Acteurs : Massimo Ranieri, Libero De Rienzo, Matteo Taranto, François-Xavier Demaison, Milena Vukotic, Roberto Citran, Alessandro Sardelli, Catrinel Marlon, Paolo Bonacelli, Toni Laudadio…
Scénario : David Grieco, Guido Bulla
Photographie : Fabio Zamarion
Musique : Pink Floyd et Roger Waters
Durée : 1h47
Année de sortie : 2016
LE FILM
Pendant l’été 1975, Pier Paolo Pasolini termine le montage de son dernier film, « Salò ou les 120 journées de Sodome ». Son œuvre suscite de fortes polémiques et provoque des débats par la radicalité des idées qu’il y exprime. Au mois d’août, le négatif original du film est dérobé et une rançon importante est exigée. Prêt à tout pour récupérer son film, Pasolini va se laisser enfermer dans une terrible machination qui le conduira à sa perte.
« Le courage intellectuel de la vérité et la pratique politique sont deux choses inconciliables en Italie. » Pier Paolo Pasolini.
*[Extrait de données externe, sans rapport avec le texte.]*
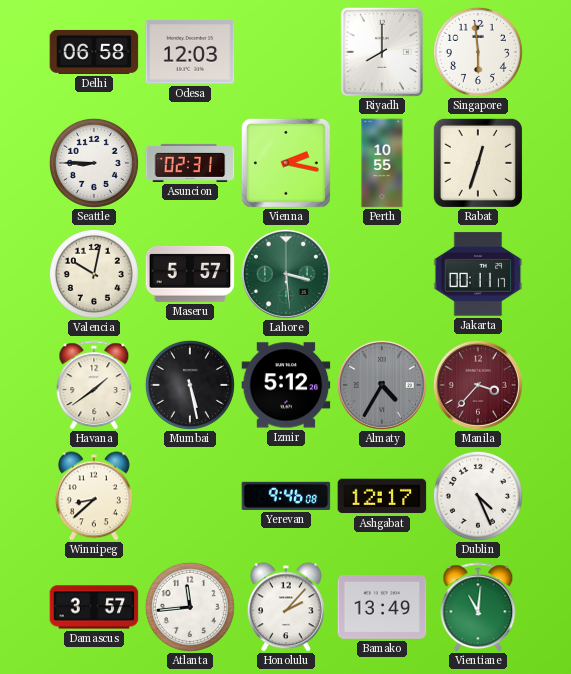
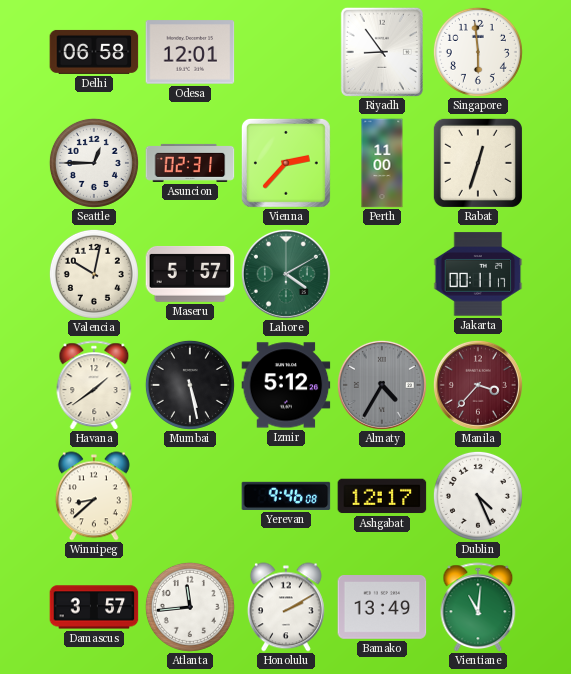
Odesa: 12:03 -> 12:01
Riyadh: 8:00 -> 8:54
Seattle: 8:45 -> 12:45
Vienna: 2:17 -> 2:37
Perth: 10:55 -> 11:00
Lahore: 3:29 -> 4:10
Honolulu: 2:07 -> 2:10
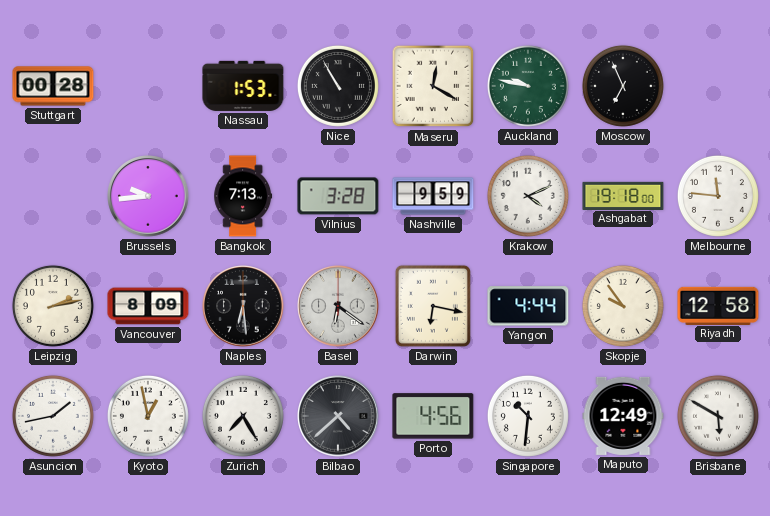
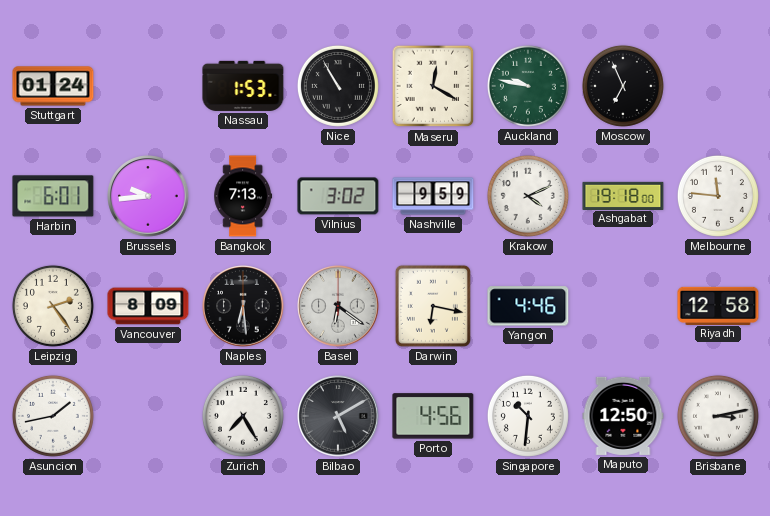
Stuttgart: 00:28 -> 01:24
Harbin: none -> 6:01
Vilnius: 3:28 -> 3:02
Leipzig: 2:13 -> 2:24
Yangon: 4:44 -> 4:46
Skopje: 9:54 -> none
Kyoto: 12:58 -> none
Bilbao: 4:38 -> 5:10
Maputo: 12:49 -> 12:50
Brisbane: 5:50 -> 3:13
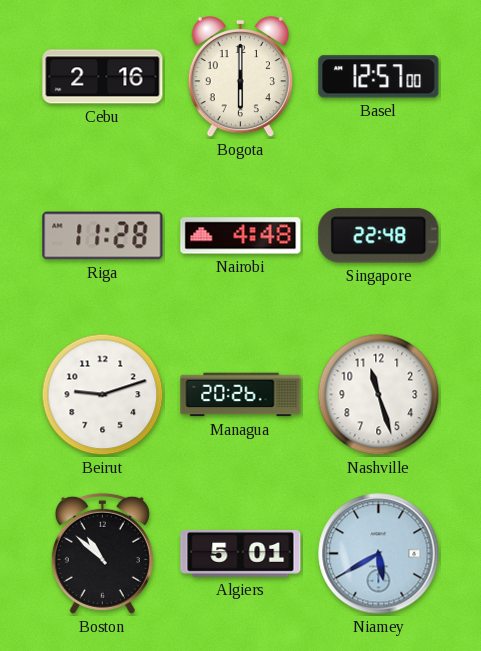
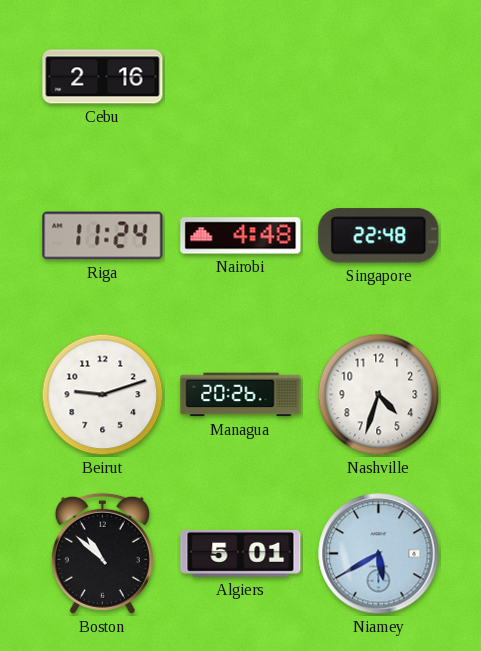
Bogota: 6:00 -> none
Basel: 12:57 -> none
Riga: 11:28 -> 11:24
Nashville: 11:27 -> 4:33
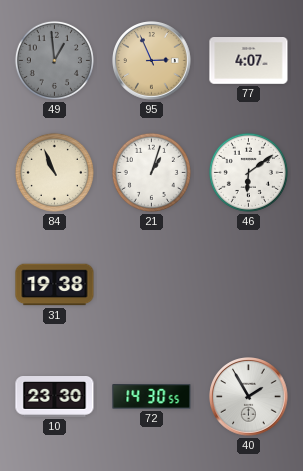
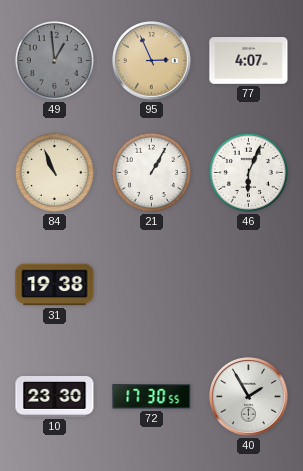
21: 1:03 -> 1:05
46: 6:09 -> 6:04
72: 14:30 -> 17:30
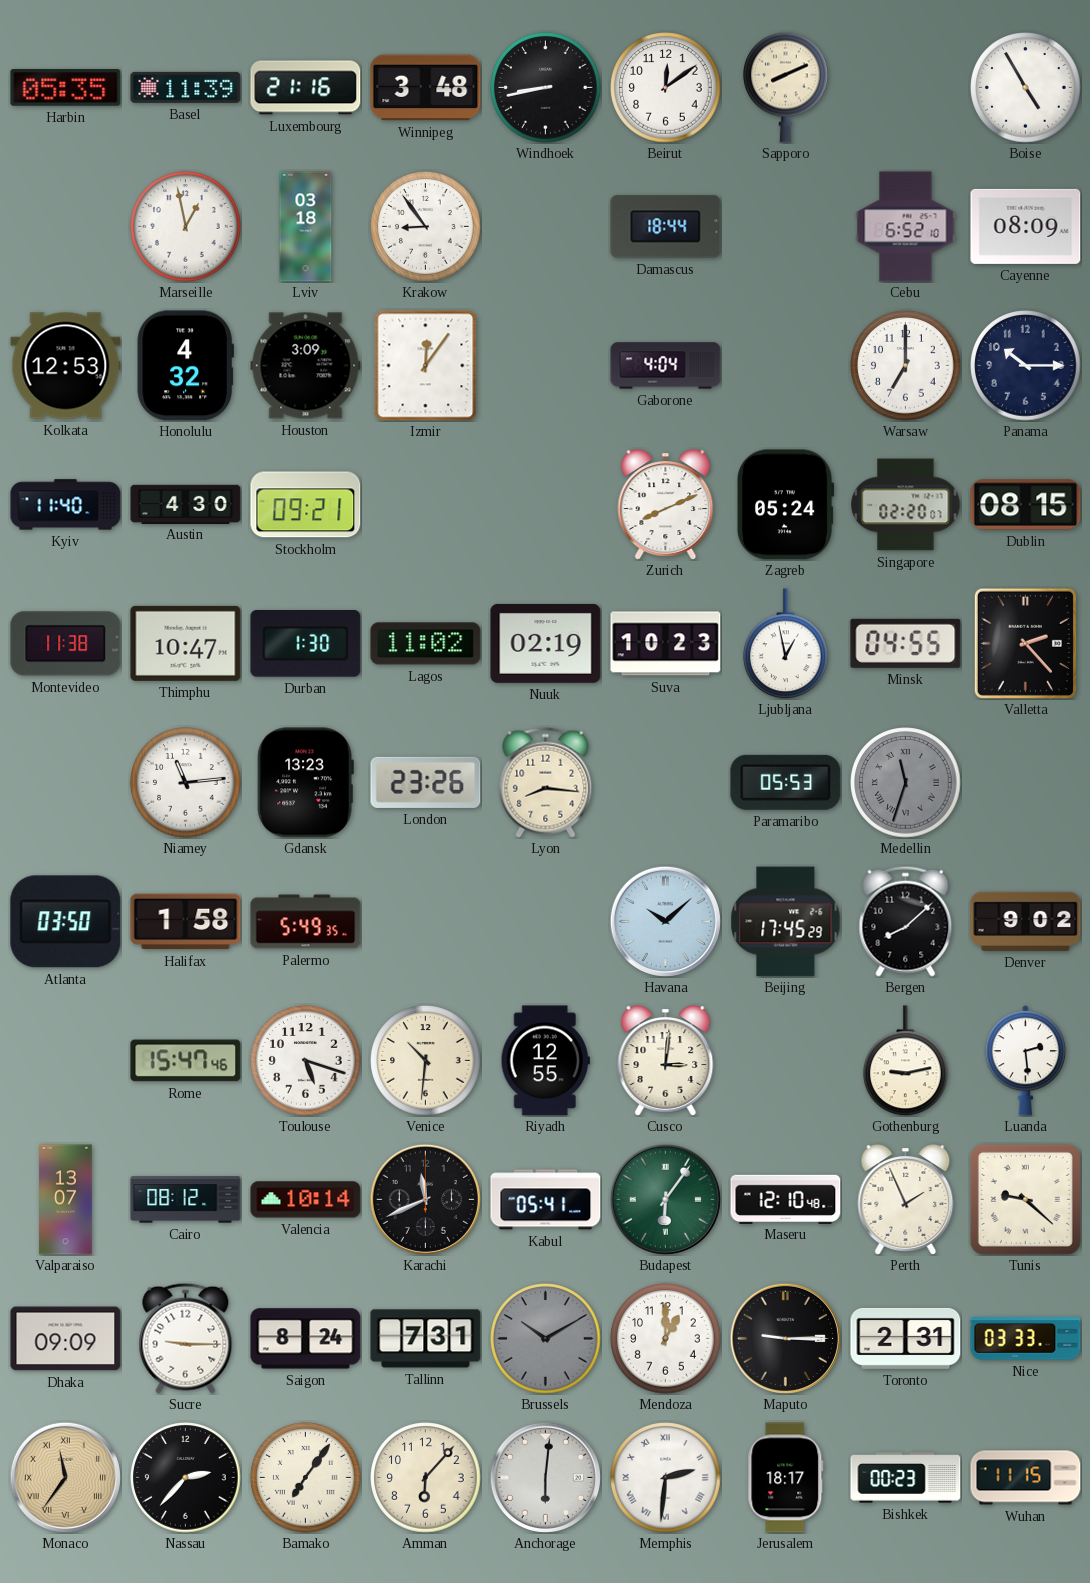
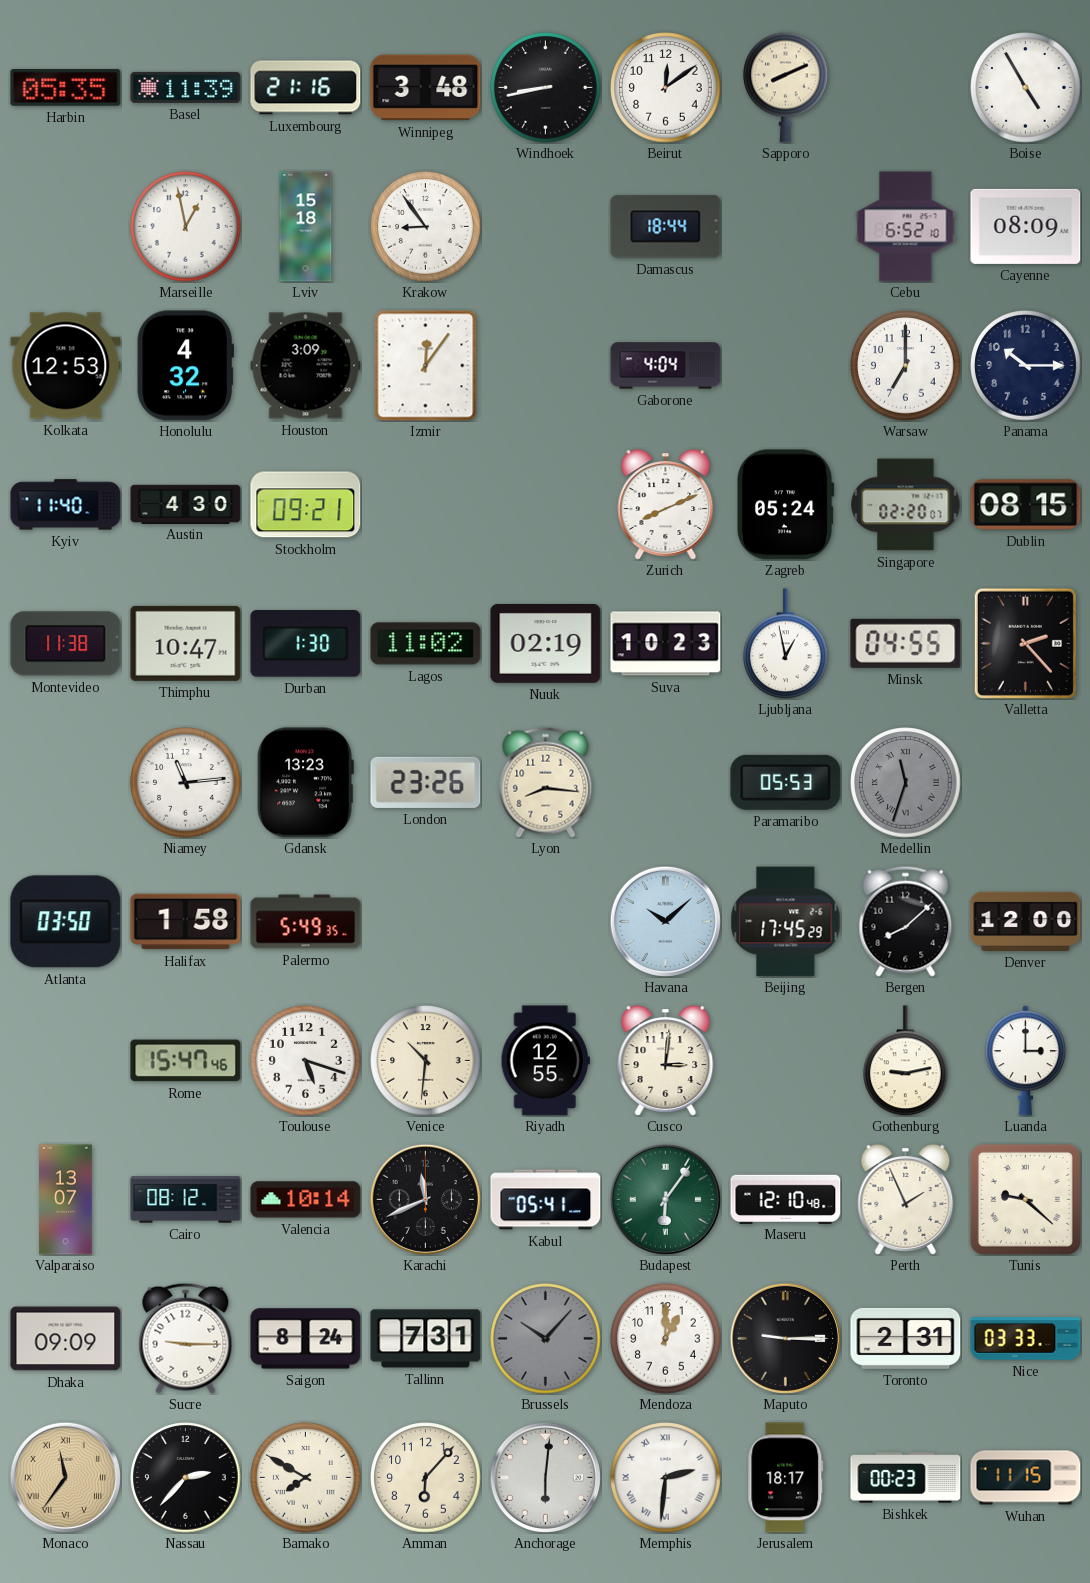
Lviv: 03:18 -> 15:18
Denver: 9:02 -> 12:00
Luanda: 2:29 -> 3:00
Brussels: 10:10 -> 10:07
Bamako: 7:06 -> 7:50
L’Italie, pour ne pas dire le monde entier, ne s’est jamais remise du brutal assassinat du cinéaste Pier Paolo Pasolini. Certains réalisateurs se seront penchés sur cet événement tragique, à l’instar de Marco Tullio Giordana avec son film Pasolini, mort d’un poète – Pasolini, un delitto italiano (1995), dans lequel le procès de Pino Pelosi, accusé du meurtre de Pasolini, était reconstitué. En 2014, le new-yorkais Abel Ferrara livrait sa version des dernières heures du maître italien dans le sobrement intitulé Pasolini, où son complice Willem Dafoe incarnait le réalisateur. L’Affaire Pasolini, sorti deux ans après le film précédent, apparaît tout d’abord comme un outsider. Comment cette œuvre mise en scène par David Grieco allait se démarquer des approches précédentes ? Tout d’abord, son film n’aborde pas le procès contre Pino Pelosi, ce jeune prostitué de 17 ans arrêté la nuit du meurtre au volant de la voiture de Pasolini, qui s’était déclaré – trop vite sans doute – responsable de la mort de Pasolini. David Grieco s’appuie plutôt sur le témoignage de Pelosi datant de 2005, au cours duquel ce dernier affirmait son innocence et que le meurtre avait été réalisé par trois individus à l’identité préservée. Ensuite, si L’Affaire Pasolini retrace bien les dernières heures de la vie du poète et réalisateur, son gros point fort reste d’avoir confié le rôle-titre au comédien-chanteur italien Massimo Ranieri, inoubliable dans les films de Mauro Bolognini (Metello, Bubu de Montparnasse, Chronique d’un homicide), qui retrouve ici un rôle à la mesure de son talent. Entre mimétisme et interprétation personnelle, l’acteur impressionne ici du début à la fin, et restitue admirablement la hargne qui animait Pier Paolo Pasolini, éternel provocateur, dont le tort était probablement d’être communiste et homosexuel dans l’Italie asphyxiée des années 1970.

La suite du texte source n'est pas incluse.